1. **Keep environment processors simple**: They should only handle environment-specific data format issues, not complex learning-related transformations.

2. **Use policy processors for model requirements**: Normalization, batching, device placement, and tokenization belong in policy processors.

3. **Expose all data from environments**: Let processors decide what to use rather than hardcoding choices in the environment.

4. **Document conventions**: Clearly document any coordinate system conventions, camera orientations, or data formats that your processor handles.
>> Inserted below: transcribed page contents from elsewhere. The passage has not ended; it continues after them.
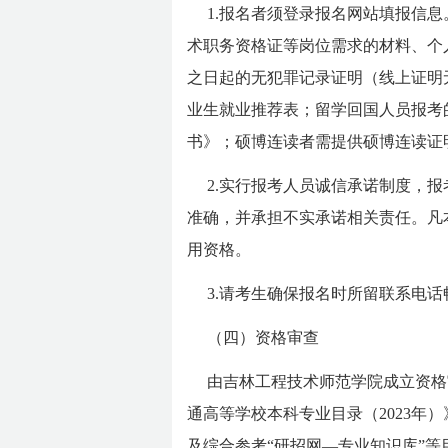
1.报名者须登录报名网站填报信
术职务资格证等岗位需求的材料、个
之日起的无犯罪记录证明（线上证明
业生就业推荐表；留学回国人员报考
书》；硕博连读者需提供硕博连读证
2.实行报考人员诚信承诺制度，
准确，并承担不实承诺相关责任。凡
用资格。
3.请考生确保报名时所留联系电
（四）资格审查
由吉林工程技术师范学院成立资格
通高等学校本科专业目录（2023年
及综合参考“研招网—专业知识库”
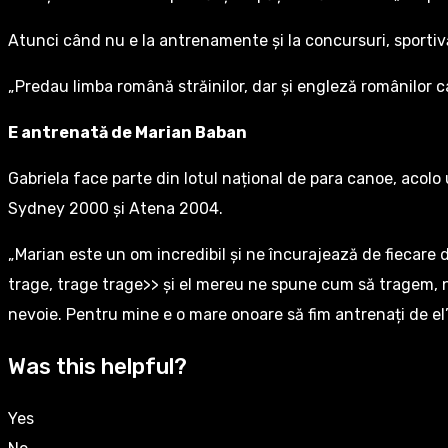
Atunci când nu e la antrenamente și la concursuri, sportivă
„Predau limba română străinilor, dar și engleză românilor ca
E antrenată de Marian Baban
Gabriela face parte din lotul național de para canoe, acolo 
Sydney 2000 și Atena 2004.
„Marian este un om incredibil și ne încurajează de fiecare 
trage, trage trage>> și el mereu ne spune cum să tragem, ne
nevoie. Pentru mine e o mare onoare să fim antrenați de el”
Was this helpful?
Yes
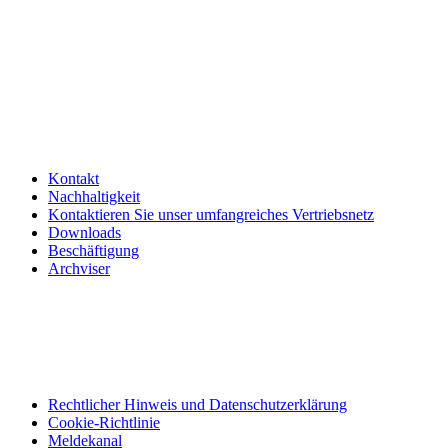
Kontakt
Nachhaltigkeit
Kontaktieren Sie unser umfangreiches Vertriebsnetz
Downloads
Beschäftigung
Archviser
Rechtlicher Hinweis und Datenschutzerklärung
Cookie-Richtlinie
Meldekanal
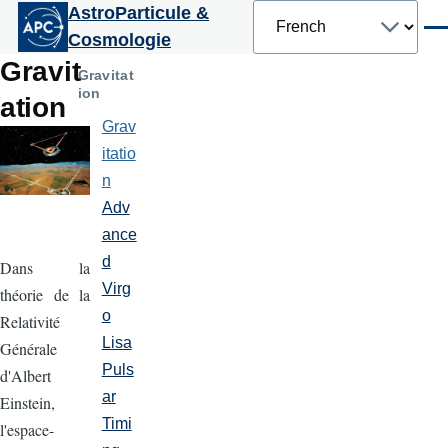
Select
AstroParticule &
Aller au contenu principal
your
Men
Cosmologie
language
Gravit
Gravitat
ion
ation
Grav
itatio
n
Adv
ance
d
Dans la
Virg
théorie de la
o
Relativité
Lisa
Générale
Puls
d'Albert
ar
Einstein,
Timi
l'espace-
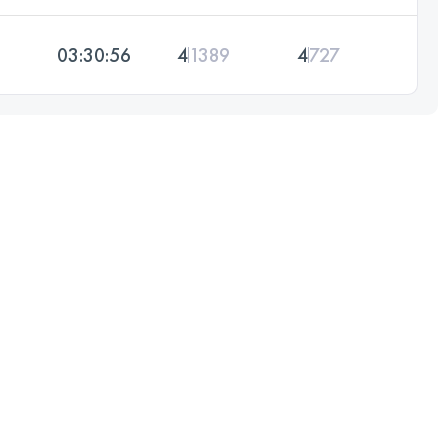
03:30:56
4
1389
4
727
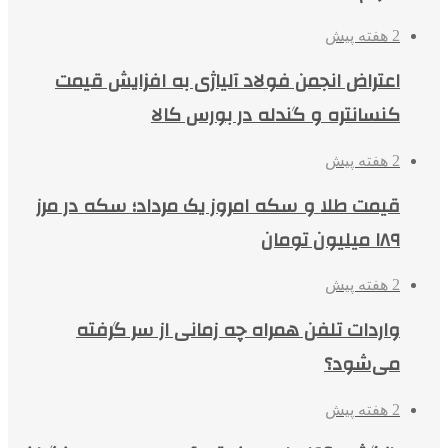
2 هفته پیش
اعتراض انجمن فولاد آلیاژی به افزایش قیمت
کنسانتره و گندله در بورس کالا
2 هفته پیش
قیمت طلا و سکه امروز یک مرداد؛ سکه در مرز
۱۸۹ میلیون تومان
2 هفته پیش
واردات تلفن همراه چه زمانی از سر گرفته
می‌شود؟
2 هفته پیش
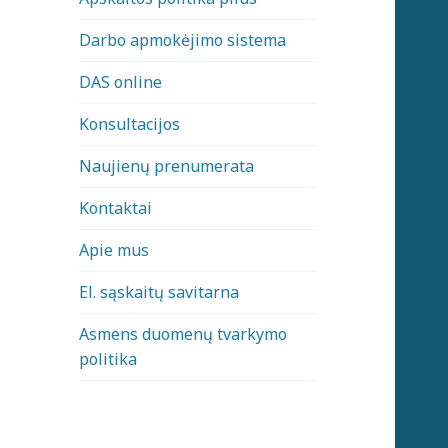
Darbo apmokėjimo sistema
DAS online
Konsultacijos
Naujienų prenumerata
Kontaktai
Apie mus
El. sąskaitų savitarna
Asmens duomenų tvarkymo
politika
5. **Test independently**: Environment processors should be testable without loading full policies or environments.

## Summary

Environment processors provide a **clean separation** between environment-specific data transformations and policy-specific model requirements. This architecture:

- ✅ Enables easy experimentation with different state representations
- ✅ Allows policies to work seamlessly across different environments
- ✅ Keeps environment code focused on simulation/hardware interface
- ✅ Makes processor pipelines more maintainable and debuggable
- ✅ Follows the single responsibility principle

The key insight: **Environments define data formats, processors standardize them, policies consume standardized data.** Each layer has a clear, focused responsibility.